Why is that? Every thing I read and the reviews were all positive.

Thanks in advance:sn:


----------



## theJman (Mar 3, 2012)

Ray in Kingwood said:


> Why is that? Every thing I read and the reviews were all positive.


eD, sadly, is the tale of a once proud company that's now languishing on the brink. The majority of the damage happened in the past two years it seems...

I started looking into buying something from them back then, and they were just starting to have problems. My research at that time turned up just too many disturbing things, mostly related to poor management (that was my assessment anyway). The most glaring -- the one the fanboys actually took pride in for some perverse reason -- was how ridiculously long it took eD to deliver product. Posts on eD owners threads would go something like "9 weeks and still waiting for my A5-350", to which someone would reply "ah, that's nothing - mine took 17 weeks!". It was just expected that you would never get anything within a reasonable time, almost as though the longer you waited the more 'dedicated' you were. I was floored that these folks would tolerate such nonsense, but for some inexplicable reason they did.

In the past year things have gone from bad to worse. eD has dropped literally half their product line, shipments can and have stretched into the dozens of weeks, product quality has gone down, amps are failing at a very high rate, customer service is virtually non-existent, out of stock conditions are prevalent, and on and on. eD even took the extreme step of retroactively slashing their warranty period because of all the claims, so people who bought something with a 5 year warranty had it cut to 1 year.

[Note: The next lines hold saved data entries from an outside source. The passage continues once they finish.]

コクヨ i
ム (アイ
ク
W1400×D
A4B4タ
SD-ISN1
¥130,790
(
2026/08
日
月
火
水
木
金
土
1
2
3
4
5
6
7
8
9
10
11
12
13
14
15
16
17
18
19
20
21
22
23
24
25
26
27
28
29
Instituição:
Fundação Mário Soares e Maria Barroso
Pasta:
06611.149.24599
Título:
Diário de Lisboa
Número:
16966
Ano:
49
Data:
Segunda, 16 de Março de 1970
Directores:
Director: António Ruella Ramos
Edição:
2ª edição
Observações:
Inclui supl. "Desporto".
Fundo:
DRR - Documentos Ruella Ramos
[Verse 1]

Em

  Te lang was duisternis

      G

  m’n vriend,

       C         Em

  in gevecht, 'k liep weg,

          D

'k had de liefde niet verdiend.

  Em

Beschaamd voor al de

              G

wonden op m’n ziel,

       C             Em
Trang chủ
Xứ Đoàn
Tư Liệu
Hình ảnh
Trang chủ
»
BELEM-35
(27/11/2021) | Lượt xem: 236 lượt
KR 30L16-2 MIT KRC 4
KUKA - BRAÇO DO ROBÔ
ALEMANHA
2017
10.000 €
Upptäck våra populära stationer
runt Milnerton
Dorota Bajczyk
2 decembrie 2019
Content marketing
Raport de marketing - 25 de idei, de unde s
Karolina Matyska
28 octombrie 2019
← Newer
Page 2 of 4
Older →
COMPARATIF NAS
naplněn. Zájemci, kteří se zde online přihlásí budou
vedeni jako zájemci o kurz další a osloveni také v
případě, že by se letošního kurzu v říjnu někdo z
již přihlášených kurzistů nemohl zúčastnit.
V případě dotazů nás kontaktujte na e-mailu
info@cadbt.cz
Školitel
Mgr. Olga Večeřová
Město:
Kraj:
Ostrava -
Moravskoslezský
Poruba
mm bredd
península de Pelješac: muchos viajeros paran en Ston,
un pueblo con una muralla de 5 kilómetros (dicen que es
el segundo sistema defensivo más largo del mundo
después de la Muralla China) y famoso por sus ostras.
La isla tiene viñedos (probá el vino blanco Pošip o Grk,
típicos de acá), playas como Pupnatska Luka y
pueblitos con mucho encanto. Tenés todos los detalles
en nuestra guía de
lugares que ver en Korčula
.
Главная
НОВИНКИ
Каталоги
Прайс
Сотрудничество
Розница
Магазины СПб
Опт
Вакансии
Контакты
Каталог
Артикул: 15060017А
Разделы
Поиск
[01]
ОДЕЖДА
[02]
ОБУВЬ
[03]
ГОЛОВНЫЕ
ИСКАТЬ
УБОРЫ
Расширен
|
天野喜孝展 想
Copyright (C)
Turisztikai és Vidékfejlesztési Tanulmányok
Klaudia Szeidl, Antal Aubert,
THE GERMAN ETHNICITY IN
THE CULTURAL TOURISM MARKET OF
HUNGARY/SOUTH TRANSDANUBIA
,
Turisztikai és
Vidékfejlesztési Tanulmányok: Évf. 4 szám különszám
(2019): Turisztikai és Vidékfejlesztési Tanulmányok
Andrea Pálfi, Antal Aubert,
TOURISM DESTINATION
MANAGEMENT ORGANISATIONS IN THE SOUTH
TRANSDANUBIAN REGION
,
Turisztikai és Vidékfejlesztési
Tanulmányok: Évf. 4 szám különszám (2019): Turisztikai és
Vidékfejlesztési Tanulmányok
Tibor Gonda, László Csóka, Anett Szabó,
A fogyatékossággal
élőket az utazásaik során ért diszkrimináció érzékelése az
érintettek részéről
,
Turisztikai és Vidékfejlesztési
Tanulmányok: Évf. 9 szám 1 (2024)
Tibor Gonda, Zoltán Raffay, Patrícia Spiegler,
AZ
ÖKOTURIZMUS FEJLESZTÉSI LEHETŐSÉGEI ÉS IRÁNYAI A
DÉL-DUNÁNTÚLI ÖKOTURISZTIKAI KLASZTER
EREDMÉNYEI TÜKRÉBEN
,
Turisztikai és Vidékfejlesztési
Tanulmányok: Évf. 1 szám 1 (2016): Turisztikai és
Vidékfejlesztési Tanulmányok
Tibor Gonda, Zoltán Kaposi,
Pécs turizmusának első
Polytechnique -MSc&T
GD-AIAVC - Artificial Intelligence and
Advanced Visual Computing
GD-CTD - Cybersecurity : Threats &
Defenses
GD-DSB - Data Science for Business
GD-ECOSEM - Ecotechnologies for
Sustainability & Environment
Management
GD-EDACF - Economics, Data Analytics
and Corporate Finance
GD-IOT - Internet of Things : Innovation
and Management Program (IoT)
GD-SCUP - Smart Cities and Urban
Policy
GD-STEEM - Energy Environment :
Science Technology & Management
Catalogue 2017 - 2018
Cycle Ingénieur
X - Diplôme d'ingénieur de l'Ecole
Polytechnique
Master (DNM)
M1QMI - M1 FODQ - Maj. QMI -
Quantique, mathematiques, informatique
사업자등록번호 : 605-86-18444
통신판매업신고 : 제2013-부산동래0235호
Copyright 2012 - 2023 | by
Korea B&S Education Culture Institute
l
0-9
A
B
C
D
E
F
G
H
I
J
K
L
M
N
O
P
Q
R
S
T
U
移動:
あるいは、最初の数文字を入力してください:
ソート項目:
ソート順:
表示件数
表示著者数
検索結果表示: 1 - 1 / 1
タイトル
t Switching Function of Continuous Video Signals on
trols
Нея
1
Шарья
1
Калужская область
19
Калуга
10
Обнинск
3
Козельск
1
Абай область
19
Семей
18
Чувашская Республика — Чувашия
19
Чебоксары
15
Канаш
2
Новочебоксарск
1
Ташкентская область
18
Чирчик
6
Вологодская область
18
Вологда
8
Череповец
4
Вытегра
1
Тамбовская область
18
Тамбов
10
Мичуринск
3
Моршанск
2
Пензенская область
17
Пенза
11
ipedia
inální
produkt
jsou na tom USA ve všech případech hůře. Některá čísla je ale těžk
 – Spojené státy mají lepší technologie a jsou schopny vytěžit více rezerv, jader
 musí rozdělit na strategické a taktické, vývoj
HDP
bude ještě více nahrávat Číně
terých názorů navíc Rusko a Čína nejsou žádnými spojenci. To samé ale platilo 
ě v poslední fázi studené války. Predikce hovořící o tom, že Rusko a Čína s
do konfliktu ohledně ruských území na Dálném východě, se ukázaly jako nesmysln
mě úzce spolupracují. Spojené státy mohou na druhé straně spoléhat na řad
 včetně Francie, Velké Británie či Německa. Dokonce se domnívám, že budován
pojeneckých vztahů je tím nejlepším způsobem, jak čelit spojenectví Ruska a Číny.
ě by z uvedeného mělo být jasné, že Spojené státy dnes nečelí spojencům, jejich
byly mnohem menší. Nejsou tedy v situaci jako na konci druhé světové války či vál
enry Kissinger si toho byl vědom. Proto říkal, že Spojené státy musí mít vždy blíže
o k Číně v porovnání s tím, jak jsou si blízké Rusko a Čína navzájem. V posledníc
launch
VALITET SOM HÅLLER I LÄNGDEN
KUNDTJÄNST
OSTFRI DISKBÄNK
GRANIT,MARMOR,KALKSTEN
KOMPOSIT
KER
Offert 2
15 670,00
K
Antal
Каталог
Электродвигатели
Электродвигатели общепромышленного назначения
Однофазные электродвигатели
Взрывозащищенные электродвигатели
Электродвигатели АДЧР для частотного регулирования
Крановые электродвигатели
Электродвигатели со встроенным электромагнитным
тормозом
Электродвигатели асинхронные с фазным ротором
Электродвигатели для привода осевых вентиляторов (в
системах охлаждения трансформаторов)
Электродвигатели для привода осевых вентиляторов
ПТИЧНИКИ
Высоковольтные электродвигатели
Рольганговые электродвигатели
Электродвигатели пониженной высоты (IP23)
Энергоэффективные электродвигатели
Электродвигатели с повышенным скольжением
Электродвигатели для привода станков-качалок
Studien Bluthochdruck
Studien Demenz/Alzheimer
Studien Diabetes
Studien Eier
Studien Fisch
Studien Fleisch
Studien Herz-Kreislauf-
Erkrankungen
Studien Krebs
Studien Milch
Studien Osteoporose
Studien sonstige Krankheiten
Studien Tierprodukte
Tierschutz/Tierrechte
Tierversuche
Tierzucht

This is only an overview unfortunately, because I don't want it to appear as though I'm bashing them while they're down. You're free to buy a product from whomever you'd like, I'm only suggesting you do quite a bit of research before you take a chance on eD. At one time that wouldn't have been necessary, but today that's not the case.


----------



## Ray in Kingwood (Jul 16, 2009)

Wow I did not know any of this. Thank you Jim, looks like I will reconsider my decision.....


----------